Dr Supa Tunje, a paediatrician at Adora Children’s Clinic in Kitengela has the same conclusion as Dr Monda. She has handled hundreds of patients and every time a parent arrives at her clinic with a case of ‘allergic reaction’ she would assess and recommend regular soap for their child.

“For children, the use of antibacterial soap is one that needs a lot of care. Infants (and children under one) have very thin skin. They are therefore more sensitive to harsh products laden with a lot of chemicals, which is most often the case with antibacterial soaps,” Tunje observes.

She further argues that antibacterial soaps are meant for medical use only: when there is a wound on the skin. But in otherwise normal situations, clean water alone, she says, can do the job “even without using any soap.”

And if you didn’t know this get it from Dr Tunje: plain water is able to deal with over 90 per cent of germs. When regular soap is used nearly all dirt and harmful bacteria is gotten rid of.

This was also captured in a Korean study done in 2015. Dr Min-Suk Rhee of Korea University, The paper’s lead author, is quoted rebuking marketing, asking that their methods need to be addressed.

The study, published in the Journal of Antimicrobial Chemotherapy, found that hand washing using antibacterial soap does not kill more bacteria than plain soap.

Dr Tunje is, however, more worried with the real danger of destabilising normal microbial flora found on the skin by killing them through daily use of antibacterials.

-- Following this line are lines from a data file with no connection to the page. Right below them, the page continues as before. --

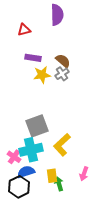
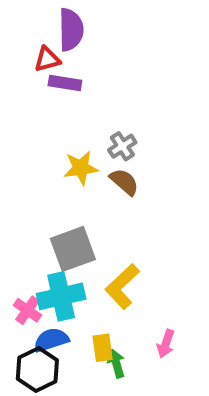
purple semicircle: (57, 15) -> (71, 30), moved
purple rectangle: (33, 58) -> (65, 83), moved
brown semicircle: (63, 61) -> (124, 182), moved
yellow star: (42, 75) -> (81, 168), moved

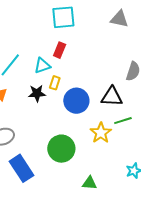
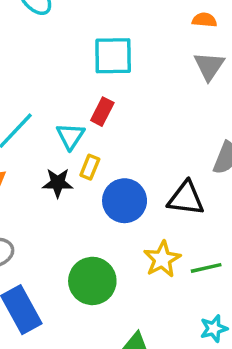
gray triangle: (119, 19) -> (209, 66), turned 48
cyan triangle: (42, 66) -> (70, 136), turned -42
green line: (123, 121) -> (206, 268), moved

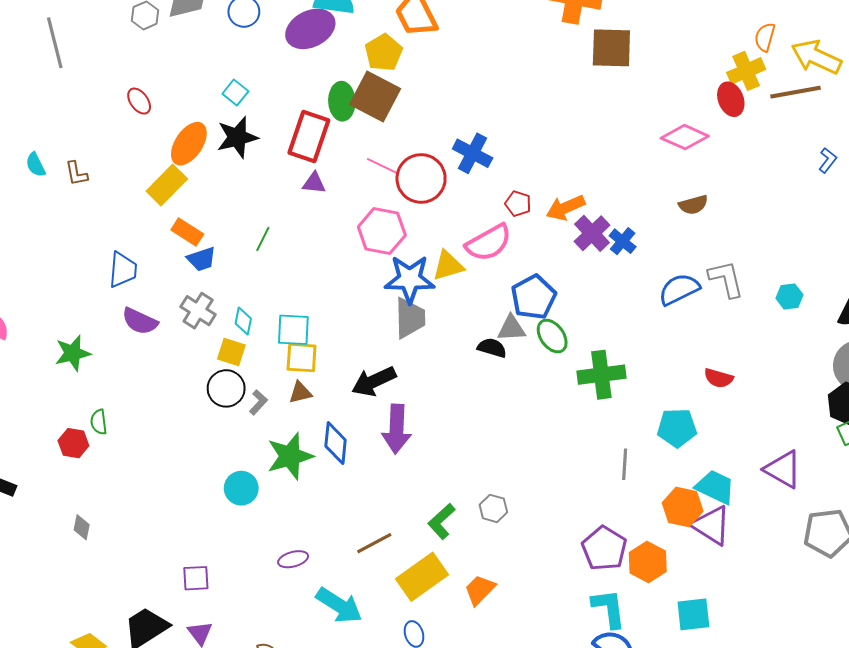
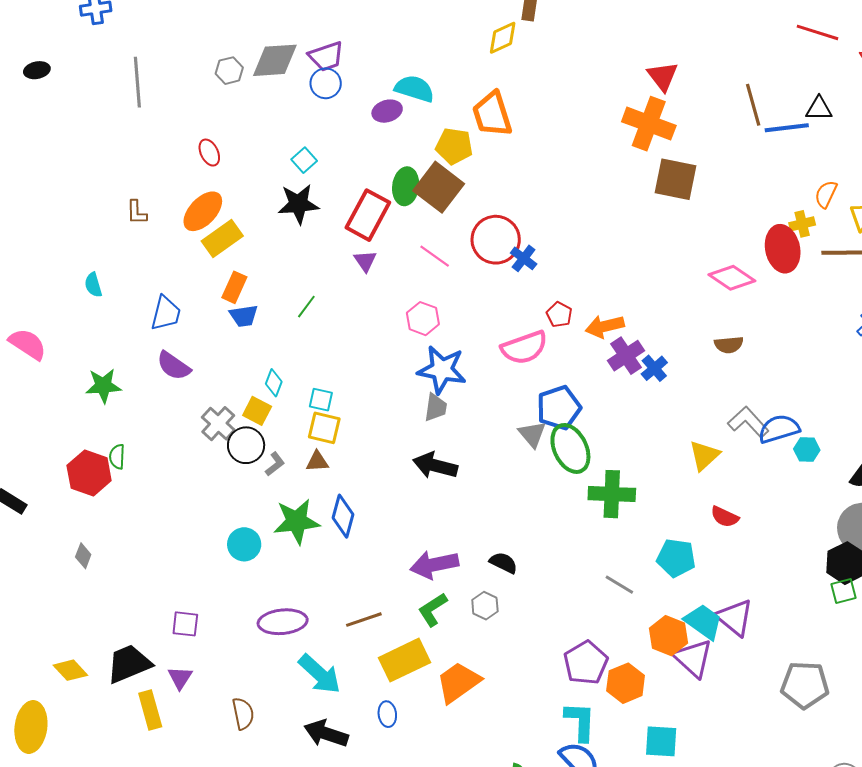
purple ellipse: (310, 29) -> (387, 111), size x0.6
yellow pentagon: (384, 53) -> (454, 146), turned 30
yellow cross: (746, 71) -> (802, 224), size x0.7
red ellipse: (731, 99) -> (783, 249), size x1.4
orange ellipse: (189, 144) -> (203, 211), moved
blue cross: (473, 153) -> (524, 258), size x0.7
cyan semicircle: (36, 165) -> (93, 285), moved
red circle: (421, 178) -> (496, 240), moved
purple triangle: (314, 183) -> (365, 261), turned 40
pink hexagon: (382, 231) -> (423, 319), size x0.7
orange rectangle: (187, 232) -> (234, 287), turned 72
yellow triangle: (448, 266) -> (704, 455), moved, turned -36
gray L-shape: (726, 279) -> (748, 422), turned -39
blue semicircle: (679, 289) -> (779, 429), moved
gray cross: (198, 311) -> (218, 424), moved
gray trapezoid: (410, 318) -> (436, 407), size x0.7
gray triangle: (511, 328) -> (532, 434), turned 44
cyan square: (293, 330) -> (321, 400), size x0.7
green ellipse: (552, 336) -> (570, 448), size x1.4
black semicircle: (492, 348) -> (504, 563), moved
black arrow: (374, 381) -> (435, 466), moved, turned 30
purple arrow: (396, 429) -> (434, 565), moved, turned 66
red hexagon: (73, 443) -> (89, 473), size x1.5
gray line: (625, 464) -> (619, 585), turned -72
purple triangle: (783, 469) -> (735, 618), moved
purple ellipse: (293, 559) -> (283, 622), size x1.6
orange trapezoid: (480, 590) -> (458, 682), size x1.4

She says: “The skin has its own natural bacteria which protects it against pathogens. Antibacterials won’t discriminate the good and the bad bacteria on your skin. It will kill all. By so doing it leaves your skin exposed to bad bacteria – and therefore prone to infections which you were trying to avoid in the first place.”

Routine use of antibacterial soaps, she adds, will help allow drug-resistant germs known as superbugs to emerge that cannot be killed by available antibiotics. Dr Kitulu maintains that the safety of consumers is what KMA strives for, the concern for the medical fraternity, and “we will continue to advocate for product safety,” she says.

The FDA and the Centers for Disease Control and Prevention agree that soap doesn’t need added antiseptics to make it work any better.

“Washing with plain soap and running water remains one of the most important steps consumers can take to avoid getting sick and to prevent spreading germs to others,” the FDA said.

A study by University of Oregon scientists found that anti-microbial chemicals like triclosan contained genes linked to antibiotic-resistant bacteria and hence the worry for the rise of super bugs.